Er antwortete: Euch ist es gegeben, die Geheimnisse des Himmelreichs zu erkennen; ihnen aber ist es nicht gegeben. Denn wer hat, dem wird gegeben, und er wird im Überfluss haben; wer aber nicht hat, dem wird auch noch weggenommen, was er hat. Deshalb rede ich zu ihnen in Gleichnissen, weil sie sehen und doch nicht sehen, weil sie hören und doch nicht hören und nichts verstehen. An ihnen erfüllt sich die Weissagung Jesajas: Hören sollt ihr, hören, aber nicht verstehen; sehen sollt ihr, sehen, aber nicht erkennen. Denn das Herz dieses Volkes ist hart geworden und mit ihren Ohren hören sie nur schwer und ihre Augen halten sie geschlossen, damit sie mit ihren Augen nicht sehen und mit ihren Ohren nicht hören, damit sie mit ihrem Herzen nicht zur Einsicht kommen, damit sie sich nicht bekehren und ich sie nicht heile.
Ihr aber seid selig, denn eure Augen sehen und eure Ohren hören. Amen, ich sage euch: Viele Propheten und Gerechte haben sich danach gesehnt zu sehen, was ihr seht, und haben es nicht gesehen, und zu hören, was ihr hört, und haben es nicht gehört.
Hört also, was das Gleichnis vom Sämann bedeutet. Immer wenn ein Mensch das Wort vom Reich hört und es nicht versteht, kommt der Böse und nimmt alles weg, was diesem Menschen ins Herz gesät wurde; hier ist der Samen auf den Weg gefallen. Auf felsigen Boden ist der Samen bei dem gefallen, der das Wort hört und sofort freudig aufnimmt, aber keine Wurzeln hat, sondern unbeständig ist; sobald er um des Wortes willen bedrängt oder verfolgt wird, kommt er zu Fall. In die Dornen ist der Samen bei dem gefallen, der das Wort zwar hört, aber dann ersticken es die Sorgen dieser Welt und der trügerische Reichtum und es bringt keine Frucht.
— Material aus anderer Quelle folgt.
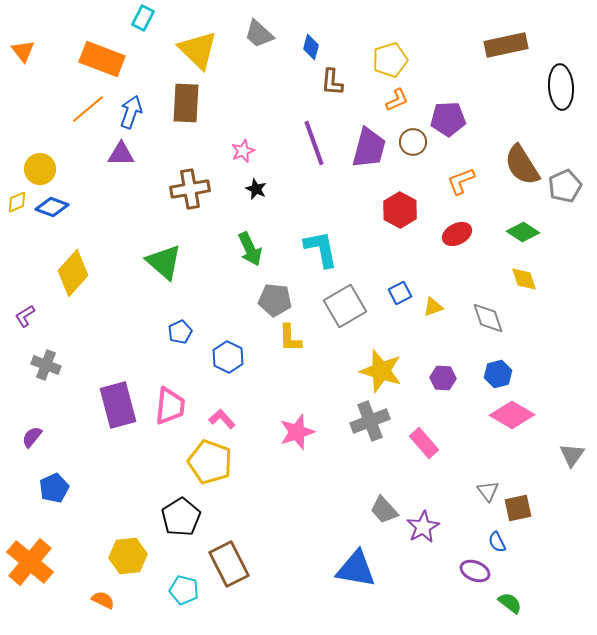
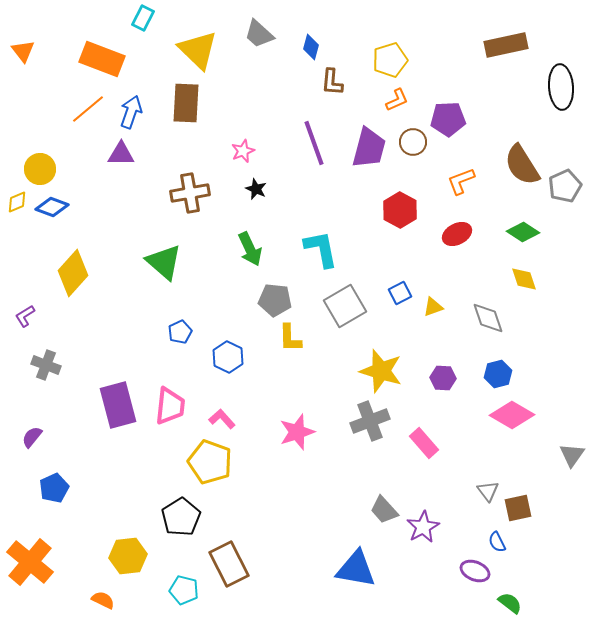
brown cross at (190, 189): moved 4 px down
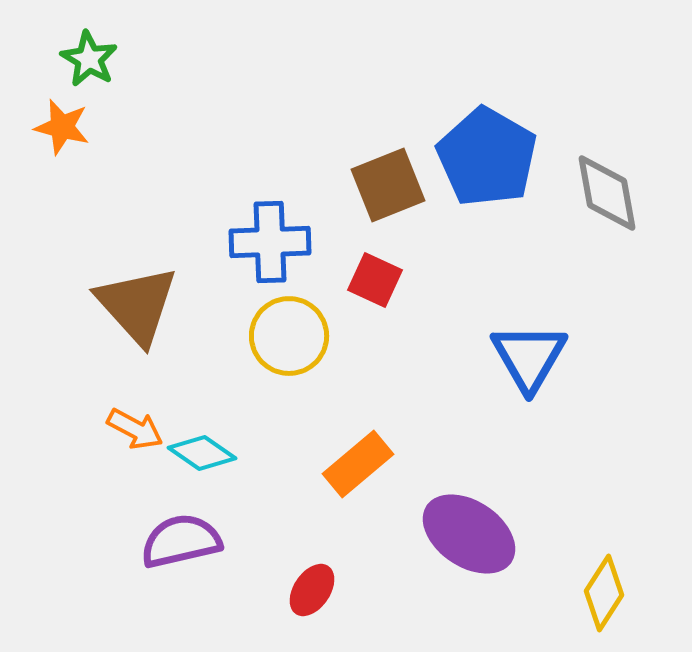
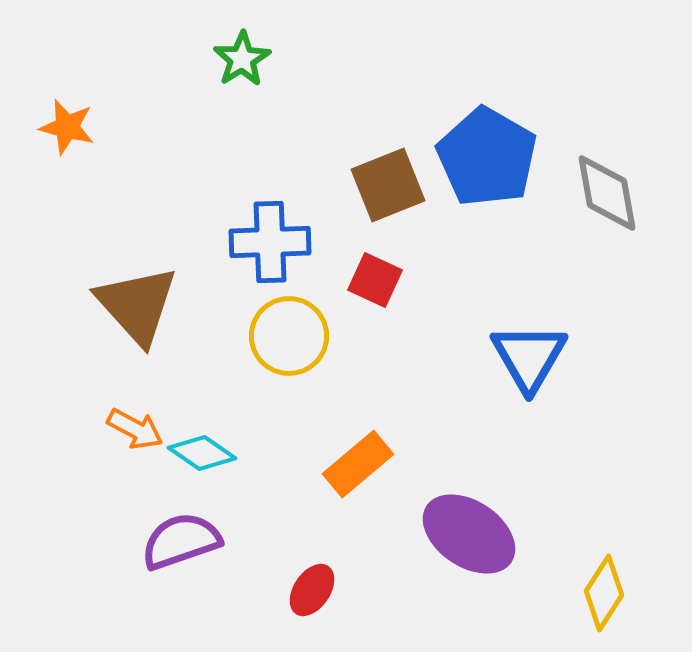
green star: moved 153 px right; rotated 10 degrees clockwise
orange star: moved 5 px right
purple semicircle: rotated 6 degrees counterclockwise
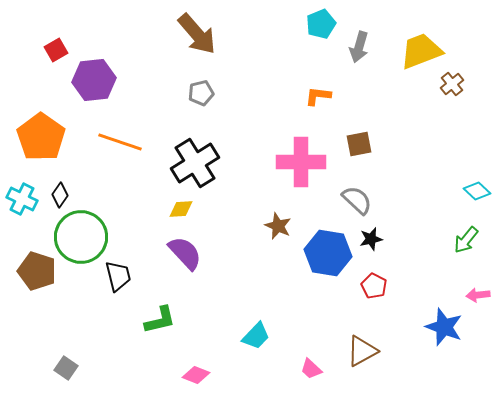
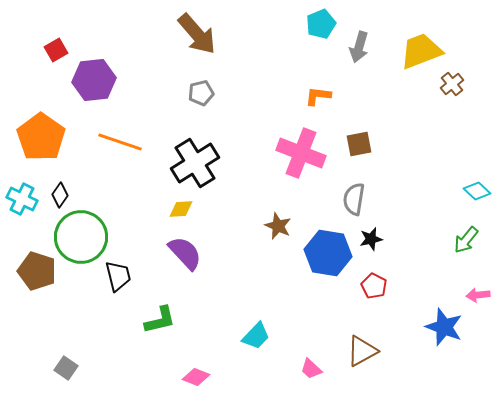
pink cross: moved 9 px up; rotated 21 degrees clockwise
gray semicircle: moved 3 px left, 1 px up; rotated 124 degrees counterclockwise
pink diamond: moved 2 px down
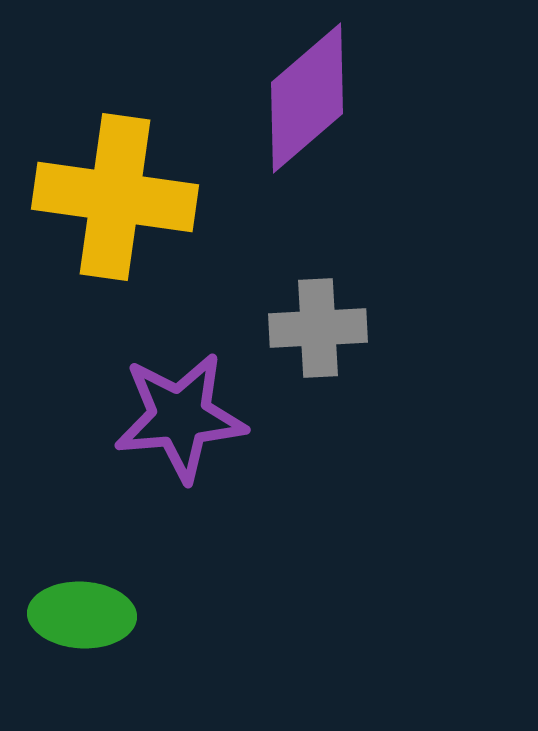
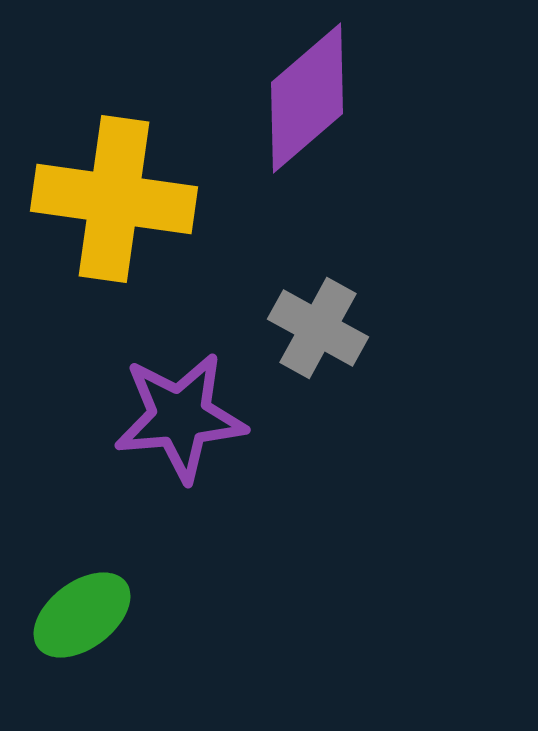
yellow cross: moved 1 px left, 2 px down
gray cross: rotated 32 degrees clockwise
green ellipse: rotated 40 degrees counterclockwise
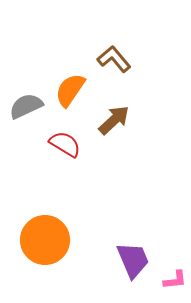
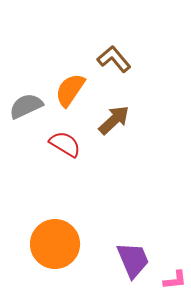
orange circle: moved 10 px right, 4 px down
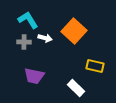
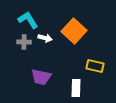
purple trapezoid: moved 7 px right, 1 px down
white rectangle: rotated 48 degrees clockwise
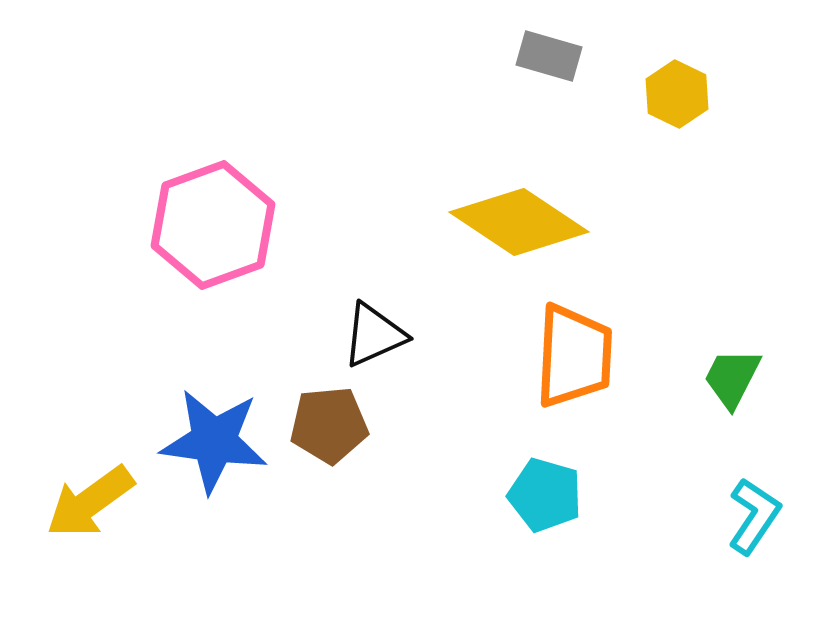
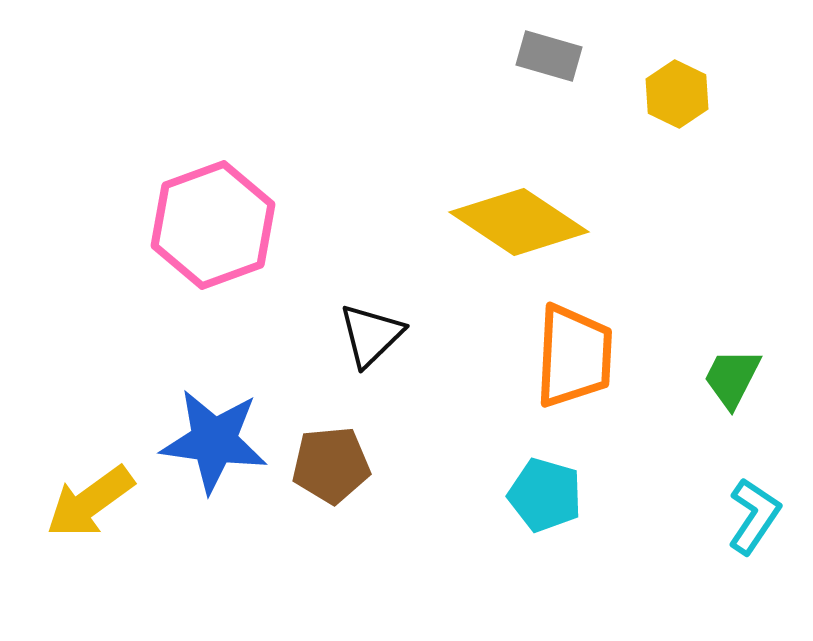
black triangle: moved 3 px left; rotated 20 degrees counterclockwise
brown pentagon: moved 2 px right, 40 px down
Auf guten Boden ist der Samen bei dem gesät, der das Wort hört und es auch versteht; er bringt dann Frucht, hundertfach oder sechzigfach oder dreißigfach.

Am heutigen Tag feiert die Kirche das Fest der Begegnung der Ikone der Allheiligen Gottesgebärerin von Wladimir.
Troparion, 4. Ton:
Heut ist festlich geschmückt Moskau, die ruhmvolle Stadt * da sie deine wundertätige Ikone * wie einen Sonnenstrahl, o Gebieterin empfangen; * auch wir kommen jetzt zu ihr gezogen * und bitten dich und rufen also: * o allwunderbare Gebieterin, Gottesgebärerin! * bitt Christus, unsern Gott * der aus dir Sein Fleisch annahm * dass Er uns und alle Christen * vor allen Angriffen des Feindes * unversehrt bewahre * und in Seiner Barmherzigkeit ** uns alle errette!
Kondakion, 8. Ton, nach: Der siegreichen:
Der siegreichen Herzogin als Siegespreis * weihen dies glänzende Fest der Begegnung wir dir * wir, deine Diener, dir, der Gottesgebärerin; * denn wir werden vom Übel befreit durch die Ankunft * deines hehren Bildes, o Gebieterin: * und so rufen wir dir wie immer zu: ** Sei gegrüßt, unvermählt Vermählte!